The Flaming Forest
- Author: James Oliver Curwood
- Language: English
- Genre: Adventure
- Published: 1921
- Publisher: Cosmopolitan Book Corporation
- OCLC: 592260

= The Flaming Forest (novel) =

1921 novel

The Flaming Forest is a 1921 wilderness adventure novel by James Oliver Curwood. Its protagonist, Royal Northwest Mounted Police sergeant David Carrigan, pursues the outlaw Black Roger Audemard through the Canadian wilderness. The book features themes of pursuit, danger, moral conflict, and rugged frontier survival, with a romantic subplot involving Jeanne Marie‑Anne Boulain.

The Flaming Forest was popular in the early 20th century and is an example of the era's mass‑market adventure fiction. The novel is public domain and widely available.

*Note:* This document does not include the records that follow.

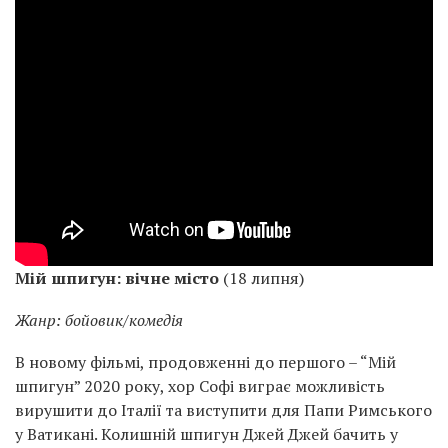
Мій шпигун: вічне місто
(18 липня)
Жанр: бойовик/комедія
В новому фільмі, продовженні до першого – “Мій
шпигун” 2020 року, хор Софі виграє можливість
вирушити до Італії та виступити для Папи Римського
у Ватикані. Колишній шпигун Джей Джей бачить у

It was adapted to a Metro-Goldwyn-Mayer silent drama feature film of the same name in 1926. It was directed by pioneering director Reginald Barker and stars Antonio Moreno and Renée Adorée.

==Plot summary==
Sergeant David Carrigan of the Royal Northwest Mounted Police is ambushed while tracking the criminal Black Roger Audemard in the northern Canadian wilderness. Wounded and left for dead, Carrigan is rescued by Jeanne Marie‑Anne Boulain, a mysterious young woman who appears to be connected to the outlaw he is pursuing. As Carrigan recovers, he becomes entangled in a conflict involving frontier justice, hidden loyalties, and the harsh conditions of the northern forests. His pursuit of Audemard leads him through remote settlements, forest fires, and shifting alliances, ultimately forcing him to choose between his duty as a Mountie and his growing feelings for Jeanne.